Celebrating the holiday season on a limited budget can occasionally feel like working for Mr. Scrooge! But take heart: the true joys of the season are there to be enjoyed no matter what your budget. Here. 12 tips to inspire a frugal holiday.

Decorate on a budget

Use the decorations you have, but in new ways. A large glass bowl filled with glass ball ornaments — all the same colour or mix them up — is a trendy look this year. Group similar ornaments to create displays. Place nutcracker ornaments in one area, Santas in another.

Bread dough ornaments: mix 2 parts flour, 1 part water, and 1 part salt into a dough. Colour with food colouring if desired. Roll out with cookie cutters or use like clay to shape into ornaments. Pierce with a hole for hanger (if hanging) before baking. Bake at 300 degrees Fahrenheit for one hour. Cool and paint or use permanent markers to decorate. A coating of acrylic shellac will preserve colour.

Spray pine cones, whole walnuts and branches with gold or silver spray paint and scatter them around your house for a touch of shine.

For an inexpensive and stunning centrepiece (caution: will only last a few hours): Line a large plastic or metal bowl with cedar or other evergreen branches and a ring of cranberries around the bottom. Carefully fill 1/3 full of water; place smaller bowl inside and fill with stones or other freezable weights until water is almost at lip of large bowl. Freeze overnight. Remove from freezer and remove first small bowl and then larger, using warm water to warm bowls if necessary. Place ice bowl on tea-towel lined platter (platter must have a lip) and fill with fruit.

Boil cinnamon sticks with cloves on the stove to give your home that holiday scent — purchase spices for this purpose from discount stores.

Wrap it up

Start with inexpensive brown butcher’s paper, paper bags, newsprint, tissue paper from purchases, or even newspaper. Use stencils (available at dollar stores) and poster paints to decorate the surface.

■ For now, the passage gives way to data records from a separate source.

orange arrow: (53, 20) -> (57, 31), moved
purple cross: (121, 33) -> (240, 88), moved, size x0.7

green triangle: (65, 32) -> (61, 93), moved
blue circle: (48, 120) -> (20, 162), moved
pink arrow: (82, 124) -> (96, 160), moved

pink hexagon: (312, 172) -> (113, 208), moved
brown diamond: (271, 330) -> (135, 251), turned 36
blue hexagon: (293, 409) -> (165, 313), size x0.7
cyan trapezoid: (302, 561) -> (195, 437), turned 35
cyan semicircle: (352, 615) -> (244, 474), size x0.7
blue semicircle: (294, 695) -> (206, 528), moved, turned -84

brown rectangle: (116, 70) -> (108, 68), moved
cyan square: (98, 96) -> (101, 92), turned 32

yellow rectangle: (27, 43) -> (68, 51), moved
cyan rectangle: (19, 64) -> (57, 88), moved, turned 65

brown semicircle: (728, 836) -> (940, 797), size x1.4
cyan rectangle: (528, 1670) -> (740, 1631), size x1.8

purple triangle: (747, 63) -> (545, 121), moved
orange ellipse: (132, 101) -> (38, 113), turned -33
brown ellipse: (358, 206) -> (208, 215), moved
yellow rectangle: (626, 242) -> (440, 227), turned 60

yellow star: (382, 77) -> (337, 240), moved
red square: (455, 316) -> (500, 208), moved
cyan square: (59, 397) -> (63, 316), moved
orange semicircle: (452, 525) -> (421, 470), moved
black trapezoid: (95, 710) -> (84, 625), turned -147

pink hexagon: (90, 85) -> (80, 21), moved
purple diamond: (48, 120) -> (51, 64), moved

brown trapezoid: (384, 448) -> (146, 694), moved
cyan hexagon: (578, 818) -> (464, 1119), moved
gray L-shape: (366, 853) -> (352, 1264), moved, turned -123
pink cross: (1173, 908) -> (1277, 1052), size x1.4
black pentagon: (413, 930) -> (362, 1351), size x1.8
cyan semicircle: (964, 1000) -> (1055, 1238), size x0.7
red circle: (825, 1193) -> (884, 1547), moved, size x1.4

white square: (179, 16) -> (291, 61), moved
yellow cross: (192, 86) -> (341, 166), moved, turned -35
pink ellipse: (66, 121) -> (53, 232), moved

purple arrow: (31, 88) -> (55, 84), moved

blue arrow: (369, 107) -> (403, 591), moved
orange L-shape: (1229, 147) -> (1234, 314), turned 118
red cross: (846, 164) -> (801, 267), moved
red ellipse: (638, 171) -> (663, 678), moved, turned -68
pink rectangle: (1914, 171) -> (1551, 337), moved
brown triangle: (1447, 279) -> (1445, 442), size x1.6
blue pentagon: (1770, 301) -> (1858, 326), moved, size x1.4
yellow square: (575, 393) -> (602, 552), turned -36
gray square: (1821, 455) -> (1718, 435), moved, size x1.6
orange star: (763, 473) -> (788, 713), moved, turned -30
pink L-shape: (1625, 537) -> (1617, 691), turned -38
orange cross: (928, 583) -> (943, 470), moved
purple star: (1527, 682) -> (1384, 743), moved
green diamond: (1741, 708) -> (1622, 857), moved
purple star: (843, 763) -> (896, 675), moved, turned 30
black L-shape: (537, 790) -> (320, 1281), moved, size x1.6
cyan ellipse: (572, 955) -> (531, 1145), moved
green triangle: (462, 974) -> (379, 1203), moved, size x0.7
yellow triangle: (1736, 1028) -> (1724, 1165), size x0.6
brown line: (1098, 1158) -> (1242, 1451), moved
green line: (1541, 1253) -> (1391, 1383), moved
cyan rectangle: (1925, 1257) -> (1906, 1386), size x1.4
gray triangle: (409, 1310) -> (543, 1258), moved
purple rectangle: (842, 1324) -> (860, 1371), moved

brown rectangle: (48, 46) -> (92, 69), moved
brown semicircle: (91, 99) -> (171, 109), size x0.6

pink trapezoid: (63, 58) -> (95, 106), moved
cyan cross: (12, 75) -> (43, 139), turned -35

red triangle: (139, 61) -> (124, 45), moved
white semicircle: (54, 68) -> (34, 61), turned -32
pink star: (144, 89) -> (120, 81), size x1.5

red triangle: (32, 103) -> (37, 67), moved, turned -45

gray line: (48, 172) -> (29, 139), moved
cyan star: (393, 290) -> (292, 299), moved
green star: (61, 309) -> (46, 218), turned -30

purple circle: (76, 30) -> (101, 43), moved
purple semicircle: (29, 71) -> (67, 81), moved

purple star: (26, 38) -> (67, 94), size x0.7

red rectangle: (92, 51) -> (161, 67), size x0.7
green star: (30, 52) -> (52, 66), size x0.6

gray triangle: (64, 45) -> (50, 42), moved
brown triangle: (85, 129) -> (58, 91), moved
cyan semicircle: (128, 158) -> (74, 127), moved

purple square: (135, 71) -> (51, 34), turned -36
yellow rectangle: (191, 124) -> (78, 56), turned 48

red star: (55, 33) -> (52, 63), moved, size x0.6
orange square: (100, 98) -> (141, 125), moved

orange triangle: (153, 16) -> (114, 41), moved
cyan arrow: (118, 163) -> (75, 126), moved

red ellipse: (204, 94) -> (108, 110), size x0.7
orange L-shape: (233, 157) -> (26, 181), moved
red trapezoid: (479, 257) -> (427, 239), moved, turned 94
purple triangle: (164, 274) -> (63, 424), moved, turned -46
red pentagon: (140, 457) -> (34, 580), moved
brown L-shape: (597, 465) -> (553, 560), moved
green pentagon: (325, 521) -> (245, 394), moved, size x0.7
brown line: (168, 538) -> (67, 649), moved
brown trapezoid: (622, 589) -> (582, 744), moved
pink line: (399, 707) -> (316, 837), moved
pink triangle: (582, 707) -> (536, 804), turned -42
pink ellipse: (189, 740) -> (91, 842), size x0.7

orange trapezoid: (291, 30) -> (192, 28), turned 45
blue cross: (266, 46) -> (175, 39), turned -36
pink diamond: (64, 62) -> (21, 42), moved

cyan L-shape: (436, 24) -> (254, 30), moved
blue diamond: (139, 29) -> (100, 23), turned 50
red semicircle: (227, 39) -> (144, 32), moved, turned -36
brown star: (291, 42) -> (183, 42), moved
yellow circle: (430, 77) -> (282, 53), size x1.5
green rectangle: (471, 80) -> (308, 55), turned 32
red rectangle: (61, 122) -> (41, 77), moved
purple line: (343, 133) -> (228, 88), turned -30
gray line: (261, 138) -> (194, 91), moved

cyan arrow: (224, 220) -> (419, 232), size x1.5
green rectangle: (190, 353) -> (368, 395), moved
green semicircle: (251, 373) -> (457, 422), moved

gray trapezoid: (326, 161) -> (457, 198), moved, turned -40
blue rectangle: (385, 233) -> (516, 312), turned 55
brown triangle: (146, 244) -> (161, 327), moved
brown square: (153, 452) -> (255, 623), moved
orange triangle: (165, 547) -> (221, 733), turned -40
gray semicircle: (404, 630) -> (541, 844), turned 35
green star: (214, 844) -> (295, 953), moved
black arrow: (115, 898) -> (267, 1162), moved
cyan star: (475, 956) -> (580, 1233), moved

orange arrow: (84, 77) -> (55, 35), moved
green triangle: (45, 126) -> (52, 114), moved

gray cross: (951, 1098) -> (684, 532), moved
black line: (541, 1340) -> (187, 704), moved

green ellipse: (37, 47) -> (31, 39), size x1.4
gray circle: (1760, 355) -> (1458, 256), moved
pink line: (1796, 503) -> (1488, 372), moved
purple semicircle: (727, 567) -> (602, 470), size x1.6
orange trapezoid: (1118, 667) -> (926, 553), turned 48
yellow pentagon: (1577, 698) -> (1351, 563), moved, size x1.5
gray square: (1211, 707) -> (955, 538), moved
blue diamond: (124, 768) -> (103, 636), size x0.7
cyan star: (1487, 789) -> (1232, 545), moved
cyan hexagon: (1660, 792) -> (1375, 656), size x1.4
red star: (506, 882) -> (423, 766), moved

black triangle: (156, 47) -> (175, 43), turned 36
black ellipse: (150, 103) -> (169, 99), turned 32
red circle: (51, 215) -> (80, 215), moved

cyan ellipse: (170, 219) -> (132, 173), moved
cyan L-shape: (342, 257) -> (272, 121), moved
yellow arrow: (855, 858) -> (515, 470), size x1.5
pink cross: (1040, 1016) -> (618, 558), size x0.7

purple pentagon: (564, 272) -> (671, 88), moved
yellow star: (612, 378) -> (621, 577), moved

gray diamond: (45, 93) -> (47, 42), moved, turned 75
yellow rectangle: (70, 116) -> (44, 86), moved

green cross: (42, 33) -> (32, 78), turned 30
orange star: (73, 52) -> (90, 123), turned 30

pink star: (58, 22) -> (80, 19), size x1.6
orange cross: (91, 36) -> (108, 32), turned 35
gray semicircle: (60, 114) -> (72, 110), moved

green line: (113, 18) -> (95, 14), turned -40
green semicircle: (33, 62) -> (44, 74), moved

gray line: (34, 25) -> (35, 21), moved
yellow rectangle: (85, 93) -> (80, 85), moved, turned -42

Or for a more sophisticated look, use brown paper and then glue the front of an old Christmas card, or layer different-sized Christmas cutouts (from the same stencils, or go freehand) onto the middle of the gift.

Rubber stamps are also in again and sometimes can be found at dollar stores — but beware: these can also be a premium item you think will save you money, but will actually cost you more than inexpensive wrapping from a dollar or discount store.

Gifts galore

Gifts from your kitchen provide holiday warmth to friends and loved ones. Choose recipes that are heavier on time than on expensive ingredients — sugar cookies are a great example. Use tins purchased from thrift stores or dollar stores, or recycled from purchases last year, or baskets found at thrift stores or garage sales. Other presentation ideas: wrap in inexpensive tea towels from dollar stores, or fill mugs from the same with small cookies and candies.

Give the gift of time. We’ve all heard of the babysitting or handyman time gift coupons. (Other ideas include housekeeping, cooking, and gardening.) One of the secrets to making this work is to make the certificate really beautiful — use gold or silver gel pens and markers or your computer and tasteful clip art and print on heavy paper. But another secret is to actually take the initiative to call after giving the certificate and set up a time to come and make the gift happen. Put a note in your calendar to give recipients a call in January or February to set the date (or spring, in the case of gardening gifts!)

The gift of memories is a large one: create a photo CD or scrapbook; write family stories and create a book, or make a recipe book of family favourites.

For children you can also give the gift of time and create memories. Give a small gift under the tree and link it to a special time with them — for example, you can give an inexpensive magic wand and then host a “fairy tea” at your house; give a small fire engine and take a grandchild to the local fire station (call in advance), or give art supplies and then visit a local museum and gallery. Parents may well also appreciate the babysitting! (Check with them in advance to set up the time, as kids will need a concrete date to look forward to.)

Most of all, take the time out to enjoy the company of each other this season. All the best!